### REQUIRED WORK
In the data below, the answer is the run of lines from the line containing "t am gestrigen" through the line containing "tschaftliche Situation des", both included; print it exactly and nothing else.

### DATA SHOWN
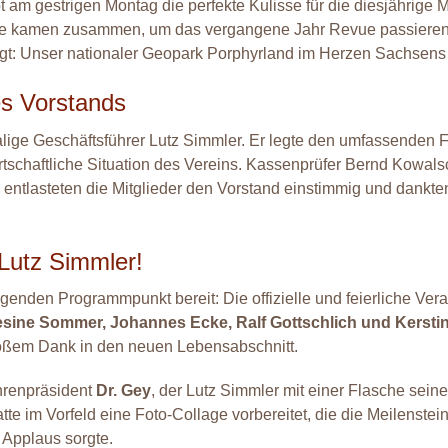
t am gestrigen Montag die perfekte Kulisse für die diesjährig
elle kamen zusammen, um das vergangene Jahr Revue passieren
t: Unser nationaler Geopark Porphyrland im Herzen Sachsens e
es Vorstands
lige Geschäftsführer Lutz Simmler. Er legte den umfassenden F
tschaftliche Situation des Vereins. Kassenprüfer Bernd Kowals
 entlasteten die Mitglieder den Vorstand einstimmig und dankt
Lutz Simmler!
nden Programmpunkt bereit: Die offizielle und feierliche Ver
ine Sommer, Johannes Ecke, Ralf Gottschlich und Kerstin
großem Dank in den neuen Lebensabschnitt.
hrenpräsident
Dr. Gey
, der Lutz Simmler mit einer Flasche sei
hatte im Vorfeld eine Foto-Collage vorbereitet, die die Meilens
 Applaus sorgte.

...

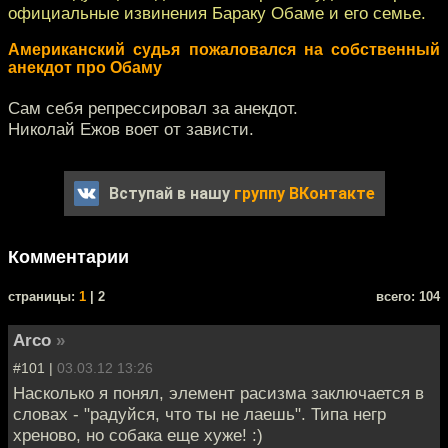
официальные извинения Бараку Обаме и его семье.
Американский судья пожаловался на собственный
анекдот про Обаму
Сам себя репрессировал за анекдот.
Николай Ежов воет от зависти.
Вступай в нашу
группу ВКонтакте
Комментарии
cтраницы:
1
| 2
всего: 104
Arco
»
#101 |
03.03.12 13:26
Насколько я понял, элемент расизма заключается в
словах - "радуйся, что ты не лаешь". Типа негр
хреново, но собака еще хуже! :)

### SOLUTION
t am gestrigen Montag die perfekte Kulisse für die diesjährig
elle kamen zusammen, um das vergangene Jahr Revue passieren
t: Unser nationaler Geopark Porphyrland im Herzen Sachsens e
es Vorstands
lige Geschäftsführer Lutz Simmler. Er legte den umfassenden F
tschaftliche Situation des Vereins. Kassenprüfer Bernd Kowals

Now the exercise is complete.